> _REQUIREMENT_
Since only part of the records is wanted, repeat exactly the lines from the one containing "фермеров, к" through the last line, both included.

Source data:
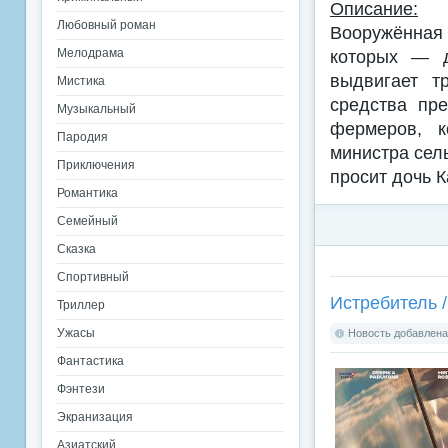
Описание:
Любовный роман
Вооружённая 
Мелодрама
которых — д
выдвигает т
Мистика
средства пр
Музыкальный
фермеров, к
Пародия
министра сель
Приключения
просит дочь 
Романтика
Семейный
Сказка
Спортивный
Истребитель / 
Триллер
Ужасы
Новость добавлена:
Фантастика
Фэнтези
Экранизация
Азиатский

> _ANSWER FOR THIS EXERCISE_
фермеров, к
Пародия
министра сель
Приключения
просит дочь 
Романтика
Семейный
Сказка
Спортивный
Истребитель / 
Триллер
Ужасы
Новость добавлена:
Фантастика
Фэнтези
Экранизация
Азиатский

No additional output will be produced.